Central bankers have never had it easy. But the last three years have been particularly taxing. Coming in and moving out of economic stimuli, managing inflation and reviving growth. Each one of them has had its plate full. The latest reports on currency wars between economies have once again put them in the spotlight. It would thus be appropriate to evaluate how these entities have managed their operations in the past.
The central banks carry out the task of ensuring that their currencies do not hurt trades. At times even at the cost of economic stability. The central bank of China being a case in point. The central banks of developed economies in particular deserve kudos for doing all that it takes to pull the economies out of recession. The results are for all to see.
As seen in the adjacent chart, the balance sheets of the central banks in developed economies have seen a very rapid expansion in recent past. Until October 2008 most of the additional liquidity was balanced through asset sales. However, thereafter the liquidity seems to have been pumped in thoughtlessly. In case of the Fed and the ECB, the desire to aid economic revival has induced the central banks to nearly double balance sheet sizes. ECB, however, was a little quick to mend its ways after the sovereign default risks. But the Fed is yet to realize its mistake.
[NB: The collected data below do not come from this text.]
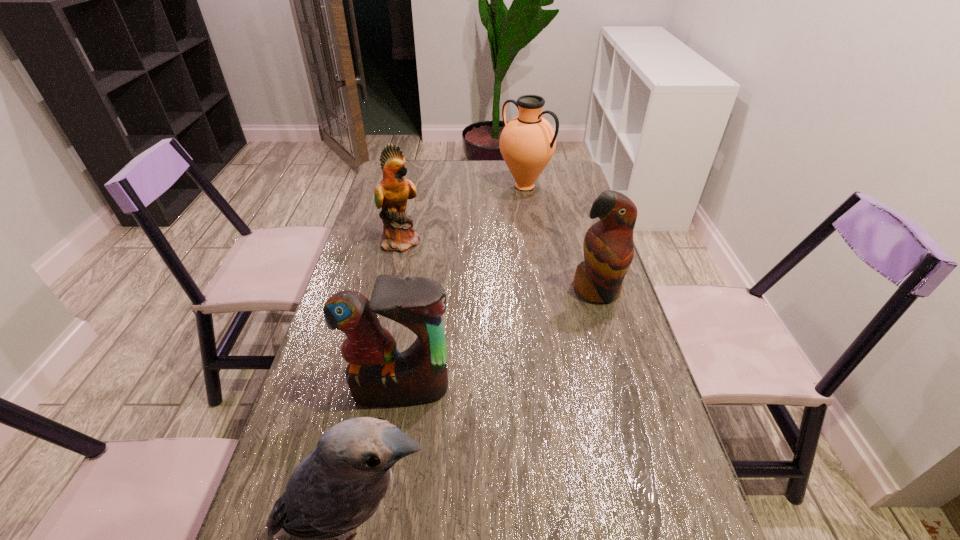 Image resolution: width=960 pixels, height=540 pixels. Find the location of `the second farthest object`. the second farthest object is located at coordinates (391, 193).

Where is `the farthest object`? The image size is (960, 540). the farthest object is located at coordinates (527, 143).

Identify the location of the third nearest object. (608, 247).

The image size is (960, 540). Identify the location of the second farthest parrot. (608, 247).

This screenshot has width=960, height=540. Identify the location of the fourth farthest object. (378, 374).

Locate an element on the screen. This screenshot has height=540, width=960. vacant space located 0.190m on the front-facing side of the second farthest object is located at coordinates (481, 241).

What are the coordinates of `vacant space located 0.130m on the front of the pitcher` in the screenshot? It's located at (530, 220).

Identify the location of free spot located 0.090m on the face of the third farthest object. (610, 335).

Where is `vacant space located at the face of the second nearest object`? The image size is (960, 540). vacant space located at the face of the second nearest object is located at coordinates (393, 439).

What are the coordinates of `object situated at the far edge` in the screenshot? It's located at (527, 143). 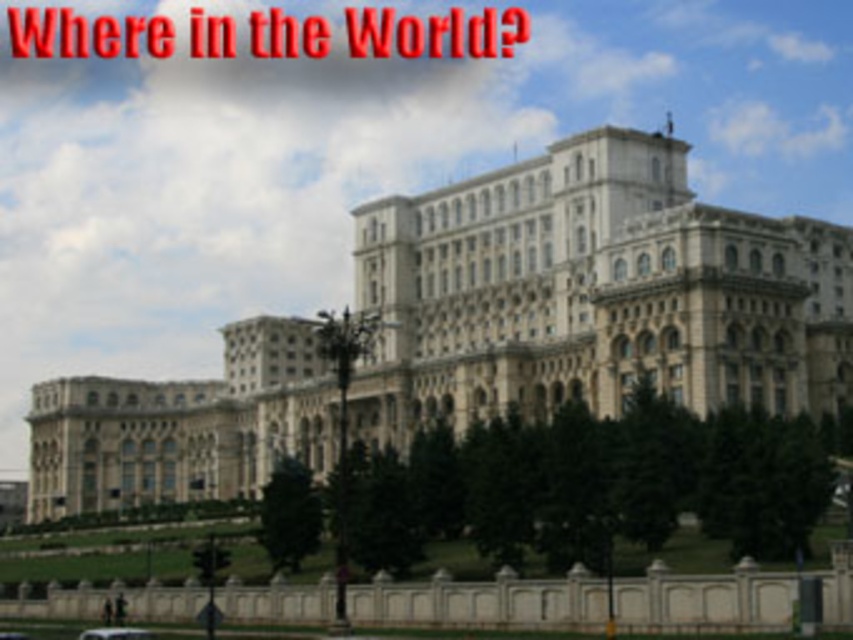 Question: Is beige stone building at center below metallic silver car at lower center?

Choices:
 (A) no
 (B) yes

Answer: (A)

Question: Among these objects, which one is farthest from the camera?

Choices:
 (A) beige stone building at center
 (B) white matte car at lower left

Answer: (A)

Question: Among these objects, which one is farthest from the camera?

Choices:
 (A) white matte car at lower left
 (B) beige stone building at center
 (C) metallic silver car at lower center

Answer: (B)

Question: Is beige stone building at center to the right of white matte car at lower left from the viewer's perspective?

Choices:
 (A) no
 (B) yes

Answer: (B)

Question: Can you confirm if beige stone building at center is bigger than metallic silver car at lower center?

Choices:
 (A) yes
 (B) no

Answer: (A)

Question: Which point is farther to the camera?

Choices:
 (A) beige stone building at center
 (B) metallic silver car at lower center
 (C) white matte car at lower left

Answer: (A)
Back here in India, we have had more than a sensible central bank. The economic slowdown in India was relatively less malignant. Being less export dependant, impact of global economic woes was felt only in selective cases. Banks' financials were far more stable and did not require government bailouts. Strict regulation of currency movements helped prevent unforeseen leverage risks. And to top it all, negligible presence of risky securities along with prohibitive provisioning kept the risks at bay.
The result is that the RBI's balance sheet expanded not more than 40% from the base of August 2007 any time in last 36 months. On the contrary the central bank sucked up significant liquidity in recent months. In its effort to protect growth, the central bank has not taken unmindful decisions. And even this time, when exporters are looking for the central bank to bail them out of the currency trouble, the RBI is unwilling to relent in a hurry.
The balance sheets of central banks have not been considered as key indicators of economic prospects in the past. Probably it is time that they are taken more seriously.